All demands on my time, all things I felt like I should do.
The next thing we do is to put all those actions in the list into categories (in brackets). This is the result:
(Me) Actions that I did for me – 17
(Else) Actions I did for someone else (not considered direct childcare) – 9
(CC) Actions associated with childcare – 23
(Dom) Actions that are considered domestic duties – 13
(Work) Actions solely for work (employed or own business) – 9
If I analyse that a little more closely, I can see that six of the (Me) actions were what I’d consider to be essential self-care e.g eating, showering, getting dressed (hardly fulfilling).
Of the others, only two – the 10 minutes tea break and chatting with family members – were what I would call pleasurable. Even the 1 hour 15 mins in the evening was unfulfilling as I sat like a zombie staring at crap TV (I probably wouldn’t even have been able to tell you what it was I watched the next morning!)
Searching for Mothers’ day gifts would have been nice to start with but I can say with 100% certainty that I wouldn’t have found on that initial search what I wanted to buy so it wasn’t a productive or fulfilling use of my time either.
So what do we do about it?
How do we unbecome Superwoman?
I don’t want to be her!
But I can’t see anything on the list that is removable. I’m also acutely aware that I don’t have a super-heroine power to add another hour or two into my day.
Well, I found that list of my day really useful to see just what it is that I am doing, largely on auto-pilot, and what actions could be reasonably re-distributed.
It also helps me to see if small tweaks to a routine could help.
I realised there were several actions that I could immediately delegate to the kids, namely:
- folding up the clean washing
- clearing the dinner table and putting away dry breakfast pots
- opening their own curtains in a morning
- picking up their own dirty washing and putting it in the laundry
- Preparing their own FAVE (also teaching them about healthy food choices)
- get clothes for the next day ready on the evening before
And to my partner:
- making his own supper snack
- making our bed in a morning
To be fair though, if I repeated this on a different day, it would show that he does share heaps of the childcare actions and a few of the domestic ones too.
I looked at how I could maybe do things a bit differently that would help ease the morning stress.
I can hear some of you shouting at me for making my partner’s pack up lunch and I did question this, but as I’m there doing mine & the kids’ anyway, making 2 extra sandwiches doesn’t really bother me. He cooks 99% of the main dinners so I feel that’s a good balance.
But I did decide to:
- try prepping most of the next day’s lunches the night before, which was a game changer! However this does rely on the ‘partner supper’ bit above happening to free up some of my evening time 😉
- create a new habit for me and the kids of getting our clothes for the next day ready on the evening before
To get rid of the feeling of wasting time being unfulfilled
- I made a pledge to myself not to sit through uninspiring TV just because it was the best of a bad bunch that was on.

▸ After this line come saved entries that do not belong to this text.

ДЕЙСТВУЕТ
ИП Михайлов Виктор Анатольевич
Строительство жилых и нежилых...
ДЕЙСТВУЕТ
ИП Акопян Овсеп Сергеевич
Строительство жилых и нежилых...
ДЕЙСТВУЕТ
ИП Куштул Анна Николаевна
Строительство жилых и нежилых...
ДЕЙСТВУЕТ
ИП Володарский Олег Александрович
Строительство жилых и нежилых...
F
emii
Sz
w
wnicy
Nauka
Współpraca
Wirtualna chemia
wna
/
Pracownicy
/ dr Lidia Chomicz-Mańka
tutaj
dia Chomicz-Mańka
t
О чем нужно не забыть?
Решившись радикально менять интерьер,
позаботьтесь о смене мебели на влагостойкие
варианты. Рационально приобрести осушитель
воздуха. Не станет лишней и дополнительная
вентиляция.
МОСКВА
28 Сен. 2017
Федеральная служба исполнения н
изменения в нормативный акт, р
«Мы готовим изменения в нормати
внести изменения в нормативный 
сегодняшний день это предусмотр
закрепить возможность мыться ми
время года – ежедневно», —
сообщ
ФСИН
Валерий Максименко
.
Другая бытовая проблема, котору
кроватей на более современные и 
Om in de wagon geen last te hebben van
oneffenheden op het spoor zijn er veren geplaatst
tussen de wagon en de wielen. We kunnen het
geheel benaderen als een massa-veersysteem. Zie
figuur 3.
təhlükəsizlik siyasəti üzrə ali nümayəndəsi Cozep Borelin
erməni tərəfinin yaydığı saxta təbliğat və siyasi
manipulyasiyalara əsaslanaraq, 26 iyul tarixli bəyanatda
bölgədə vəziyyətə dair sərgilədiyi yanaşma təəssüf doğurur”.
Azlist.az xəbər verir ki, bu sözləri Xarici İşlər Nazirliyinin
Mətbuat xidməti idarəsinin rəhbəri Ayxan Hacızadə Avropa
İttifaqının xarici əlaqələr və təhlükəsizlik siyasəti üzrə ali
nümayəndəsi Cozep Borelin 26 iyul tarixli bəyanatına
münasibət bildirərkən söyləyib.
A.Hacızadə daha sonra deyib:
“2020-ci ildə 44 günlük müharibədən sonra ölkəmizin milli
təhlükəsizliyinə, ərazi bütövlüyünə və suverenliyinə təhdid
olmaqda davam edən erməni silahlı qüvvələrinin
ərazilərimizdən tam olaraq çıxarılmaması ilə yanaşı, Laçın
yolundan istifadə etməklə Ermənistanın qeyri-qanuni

Instead I put my mind to finding a good series on Netflix (we’d had an account for bloomin’ ages but actually only my daughter was using it!) I wanted to make sure my partner and I were spending time together, sharing an experience most evenings so I would have to find something he would also like to watch (update: I found Line of Duty and started us at the very beginning – so far so good).

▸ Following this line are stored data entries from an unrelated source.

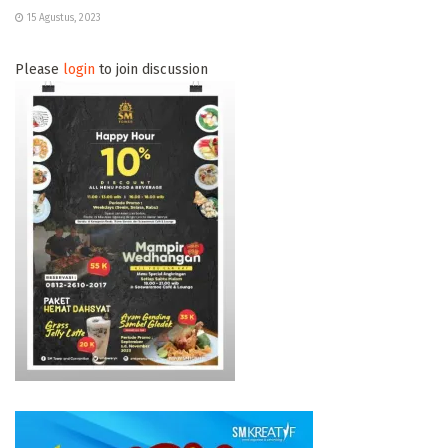
15 Agustus, 2023
Please
login
to join discussion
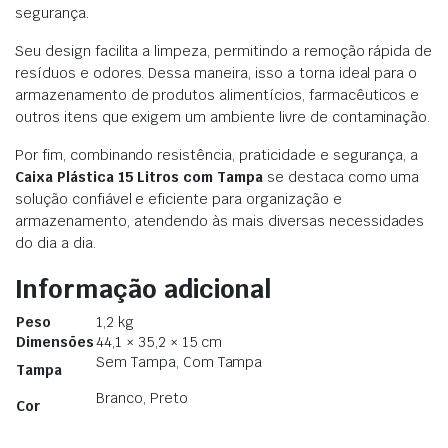
segurança.
Seu design facilita a limpeza, permitindo a remoção rápida de
resíduos e odores. Dessa maneira, isso a torna ideal para o
armazenamento de produtos alimentícios, farmacêuticos e
outros itens que exigem um ambiente livre de contaminação.
Por fim, combinando resistência, praticidade e segurança, a
Caixa Plástica 15 Litros com Tampa
se destaca como uma
solução confiável e eficiente para organização e
armazenamento, atendendo às mais diversas necessidades
do dia a dia.
Informação adicional
Peso
1,2 kg
Dimensões
44,1 × 35,2 × 15 cm
Sem Tampa, Com Tampa
Tampa
Branco, Preto
Cor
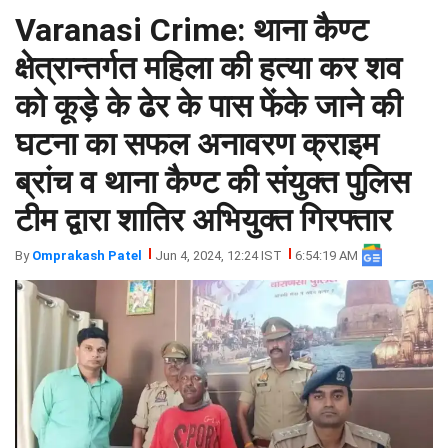
Varanasi Crime: थाना कैण्ट
झारखंड
मथुरा
पंजाब
मेरठ
क्षेत्रान्तर्गत महिला की हत्या कर शव
हिमांचल
रायबरेली
को कूड़े के ढेर के पास फेंके जाने की
प्रदेश
उत्तराखंड
घटना का सफल अनावरण क्राइम
ब्रांच व थाना कैण्ट की संयुक्त पुलिस
टीम द्वारा शातिर अभियुक्त गिरफ्तार
By
Omprakash Patel
Jun 4, 2024, 12:24 IST
6:54:19 AM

Work was work – there wasn’t much scope to reduce the time I spent there
Although I swore never again would I deal with an enquiry before I’d even put my bag down! I can always afford myself 20 seconds to allow myself the transition into work. A polite “I’ll be right with you I just need to put my bag away” is all it takes to regain the control.
My grocery shopping goal
Ever since the novelty of NZ’s short Covid lockdown when we did a grocery shop only twice a week to avoid having to stand in a 30 minute queue to get in, I’ve longed to be able to do a true weekly shop. To be able to plan ahead enough to have everything in for lunches and dinners for Mon-Fri is a dream of mine! (Rock n Roll eh?)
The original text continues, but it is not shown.